(Task to carry out) Within the listing below, how many lines hold the string "sống"? Only the number is wanted.

(Data extract begins)

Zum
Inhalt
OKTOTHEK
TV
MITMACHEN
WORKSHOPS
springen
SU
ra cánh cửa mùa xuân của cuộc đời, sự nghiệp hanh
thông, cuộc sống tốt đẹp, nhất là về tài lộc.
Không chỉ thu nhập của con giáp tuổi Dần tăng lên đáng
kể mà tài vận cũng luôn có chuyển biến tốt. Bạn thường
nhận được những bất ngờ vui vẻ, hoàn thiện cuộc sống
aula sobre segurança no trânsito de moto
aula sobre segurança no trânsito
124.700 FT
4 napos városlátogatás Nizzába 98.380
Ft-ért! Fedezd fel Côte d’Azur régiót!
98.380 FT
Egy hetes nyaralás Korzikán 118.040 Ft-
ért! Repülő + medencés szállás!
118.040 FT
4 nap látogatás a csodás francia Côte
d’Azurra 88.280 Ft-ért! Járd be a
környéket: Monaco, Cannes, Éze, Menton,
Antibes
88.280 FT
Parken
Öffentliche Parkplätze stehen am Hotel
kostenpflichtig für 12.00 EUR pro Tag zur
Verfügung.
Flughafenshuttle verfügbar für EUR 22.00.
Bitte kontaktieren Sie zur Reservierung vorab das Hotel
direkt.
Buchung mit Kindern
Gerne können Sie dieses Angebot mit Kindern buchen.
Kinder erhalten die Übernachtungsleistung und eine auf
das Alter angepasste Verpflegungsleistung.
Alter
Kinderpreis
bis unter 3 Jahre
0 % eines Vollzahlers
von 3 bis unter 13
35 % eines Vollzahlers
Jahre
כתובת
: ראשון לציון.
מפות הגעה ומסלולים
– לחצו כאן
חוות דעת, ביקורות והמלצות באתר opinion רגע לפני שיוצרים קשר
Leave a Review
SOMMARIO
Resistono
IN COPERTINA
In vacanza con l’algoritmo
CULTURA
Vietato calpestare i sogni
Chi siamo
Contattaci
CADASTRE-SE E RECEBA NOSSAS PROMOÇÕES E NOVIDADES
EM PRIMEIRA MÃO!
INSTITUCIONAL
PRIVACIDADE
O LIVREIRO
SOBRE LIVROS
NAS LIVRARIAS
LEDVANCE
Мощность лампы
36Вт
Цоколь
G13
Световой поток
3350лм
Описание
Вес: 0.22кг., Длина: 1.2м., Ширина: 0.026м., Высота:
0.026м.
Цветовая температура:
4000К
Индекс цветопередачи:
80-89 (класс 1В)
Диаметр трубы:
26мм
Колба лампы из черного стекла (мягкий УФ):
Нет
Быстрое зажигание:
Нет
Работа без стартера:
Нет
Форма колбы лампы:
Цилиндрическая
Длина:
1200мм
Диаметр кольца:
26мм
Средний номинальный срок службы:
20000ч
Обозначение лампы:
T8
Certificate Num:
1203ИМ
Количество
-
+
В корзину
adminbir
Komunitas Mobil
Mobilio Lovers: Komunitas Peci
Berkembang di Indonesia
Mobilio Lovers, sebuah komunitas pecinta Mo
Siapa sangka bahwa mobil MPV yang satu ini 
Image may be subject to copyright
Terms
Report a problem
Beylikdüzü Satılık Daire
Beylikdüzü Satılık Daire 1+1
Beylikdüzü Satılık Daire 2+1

(Data extract ends)

(Answer section) 2